03
2011Just Be
I have run a few posts questioning my sanity and wondering whether I should be doing this tgirl thing.
In response, a friend (possibly tiring of my incessant whining 😉 ) wrote in and advised me to stop overthinking my existence and just enjoy being who I am – “one pretty, feminine girl,” in her words.
My first thought in answer to her comment was, “I wish I were as sure as you are.”
But, a more interesting thought followed on its heels, as I wrote my response to her comment.
I said then, “Believe me, if the world around me laid down a path to happiness lined with pink flowers and lace, I’d not think twice about it.”
As the words escaped my keyboard, their truth rang out.
It seems that what is not among the many uncertainties with which I am grappling, is any doubt that I would be perfectly happy to live as a woman.
Wow! That realization was a surprise… and an important one.
I am now starting to see more clearly the problems that have given me pause. Mainly, that they are externally generated. The decision about whether being a trans woman is something I should pursue is not so much a question of my own desires as the consequences that such a decision brings.
If society were ok – really ok – with it, I would be happy to live as a female – and even happier to live as someone who could change back and forth from girl to boy (which is kinda where I’m at right now).
The love of being a gender traveler is compromised, however, by the very real consequences that attach to such behavior; friends would be lost – or at least friendships strained; employment or business success become a daunting challenge; family relations with me and with their own friends would be tested; and so on.
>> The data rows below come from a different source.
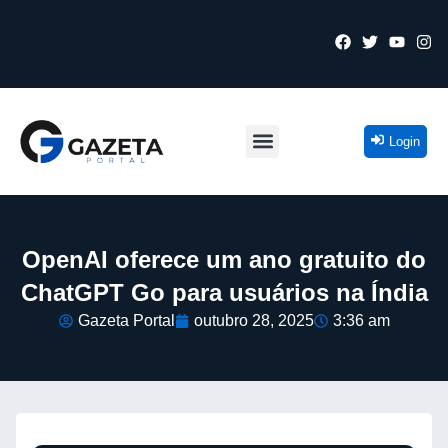
Login
OpenAI oferece um ano gratuito do
ChatGPT Go para usuários na Índia
Gazeta Portal
outubro 28, 2025
3:36 am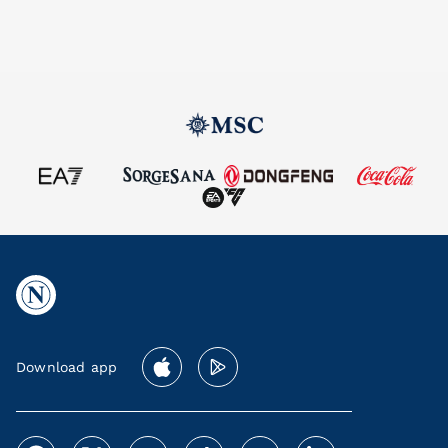
Download app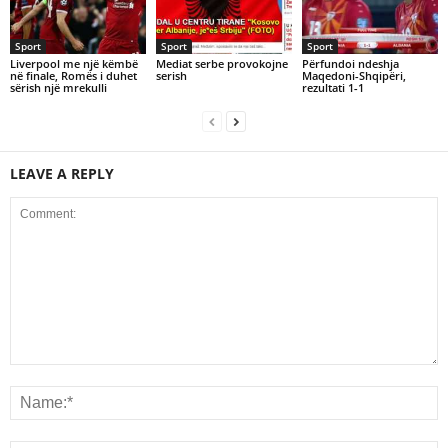
Sport
Sport
Sport
Liverpool me një këmbë
Mediat serbe provokojne
Përfundoi ndeshja
në finale, Romës i duhet
serish
Maqedoni-Shqipëri,
sërish një mrekulli
rezultati 1-1
LEAVE A REPLY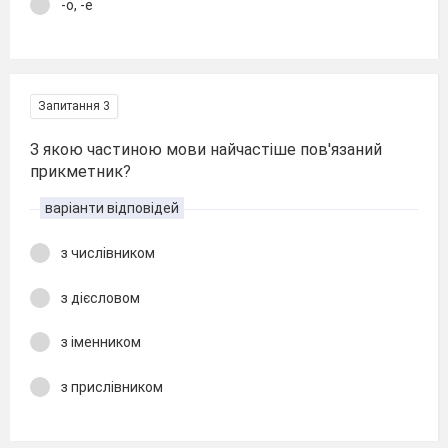
-о, -е
Запитання 3
З якою частиною мови найчастіше пов'язаний
прикметник?
варіанти відповідей
з числівником
з дієсловом
з іменником
з прислівником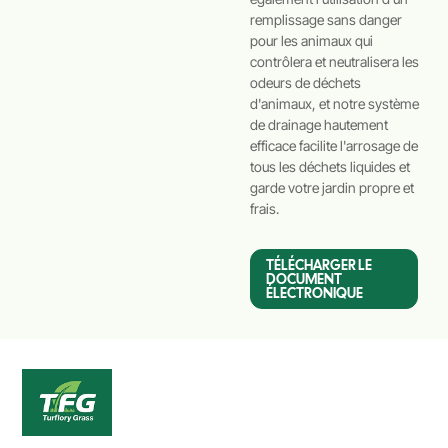
remplissage sans danger
pour les animaux qui
contrôlera et neutralisera les
odeurs de déchets
d'animaux, et notre système
de drainage hautement
efficace facilite l'arrosage de
tous les déchets liquides et
garde votre jardin propre et
frais.
TÉLÉCHARGER LE
DOCUMENT
ÉLECTRONIQUE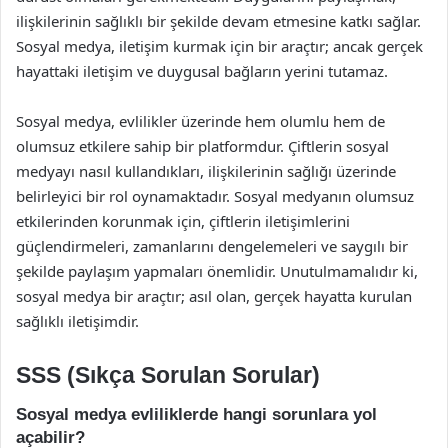
ilişkilerinin sağlıklı bir şekilde devam etmesine katkı sağlar.
Sosyal medya, iletişim kurmak için bir araçtır; ancak gerçek
hayattaki iletişim ve duygusal bağların yerini tutamaz.
Sosyal medya, evlilikler üzerinde hem olumlu hem de
olumsuz etkilere sahip bir platformdur. Çiftlerin sosyal
medyayı nasıl kullandıkları, ilişkilerinin sağlığı üzerinde
belirleyici bir rol oynamaktadır. Sosyal medyanın olumsuz
etkilerinden korunmak için, çiftlerin iletişimlerini
güçlendirmeleri, zamanlarını dengelemeleri ve saygılı bir
şekilde paylaşım yapmaları önemlidir. Unutulmamalıdır ki,
sosyal medya bir araçtır; asıl olan, gerçek hayatta kurulan
sağlıklı iletişimdir.
SSS (Sıkça Sorulan Sorular)
Sosyal medya evliliklerde hangi sorunlara yol
açabilir?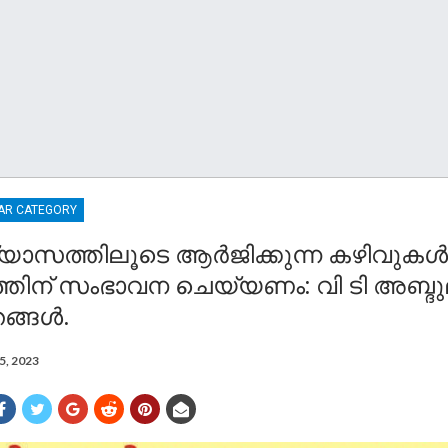
AR CATEGORY
ഭ്യാസത്തിലൂടെ ആർജിക്കുന്ന കഴിവുകൾ
തിന് സംഭാവന ചെയ്യണം: വി ടി അബ്ദു
ങ്ങൾ.
25, 2023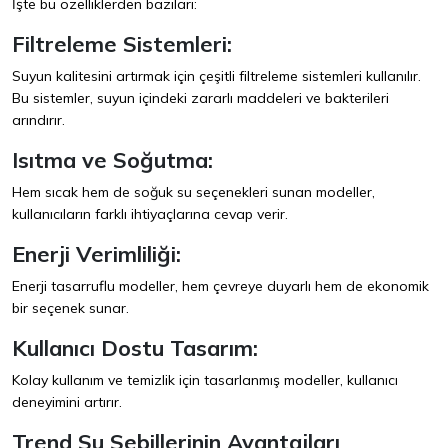
İşte bu özelliklerden bazıları:
Filtreleme Sistemleri:
Suyun kalitesini artırmak için çeşitli filtreleme sistemleri kullanılır.
Bu sistemler, suyun içindeki zararlı maddeleri ve bakterileri
arındırır.
Isıtma ve Soğutma:
Hem sıcak hem de soğuk su seçenekleri sunan modeller,
kullanıcıların farklı ihtiyaçlarına cevap verir.
Enerji Verimliliği:
Enerji tasarruflu modeller, hem çevreye duyarlı hem de ekonomik
bir seçenek sunar.
Kullanıcı Dostu Tasarım:
Kolay kullanım ve temizlik için tasarlanmış modeller, kullanıcı
deneyimini artırır.
Trend Su Sebillerinin Avantajları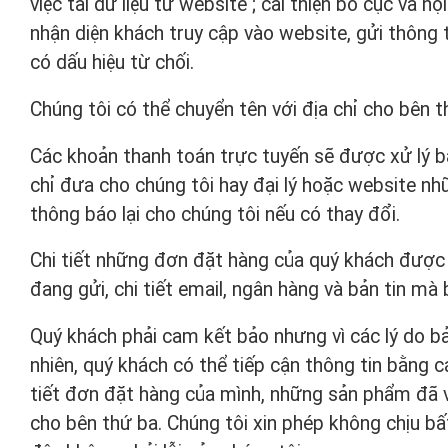
việc tải dữ liệu từ website ; cải thiện bố cục và 
nhận diện khách truy cập vào website, gửi thông
có dấu hiệu từ chối.
Chúng tôi có thể chuyển tên với địa chỉ cho bên 
Các khoản thanh toán trực tuyến sẽ được xử lý b
chỉ đưa cho chúng tôi hay đại lý hoặc website nh
thông báo lại cho chúng tôi nếu có thay đổi.
Chi tiết những đơn đặt hàng của quý khách được
đang gửi, chi tiết email, ngân hàng và bản tin mà 
Quý khách phải cam kết bảo nhưng vì các lý do b
nhiên, quý khách có thể tiếp cận thông tin bằng c
tiết đơn đặt hàng của mình, những sản phẩm đã v
cho bên thứ ba. Chúng tôi xin phép không chịu bấ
I am luckier than most in that my girlfriend is already on board, and that I feel like I have a choice. But the question remains, “Is it worth it?”
That sounds like a much more manageable question. 😀
AshleyP
Jamie: Give a look at this http://en.wikipedia.org/wiki/LGBT_rights_in_Canada
and see what rights you have. It looks like trans rights are covered at least somewhat. Not this is not to say that there won’t be a price to pay, but it might not be as dear as living in the closet.
Cyrsti
Hey Janie, since your pictures scream female…I think you would be miserable as a full time guy.
Then again we haven’t sat down over a couple adult beverages and really got into it lol!
you just look so happy as a woman…I just think you will make it worth it.
cdjanie
I hope we get a chance for that drink, Cyrsti. Maybe we’ll find out a lot about each other – and about ourselves.
shantown
Tough question, girl. I like Cyrsti’s point…. “your pictures scream female”!
Can I get an ‘Amen” from the congregation?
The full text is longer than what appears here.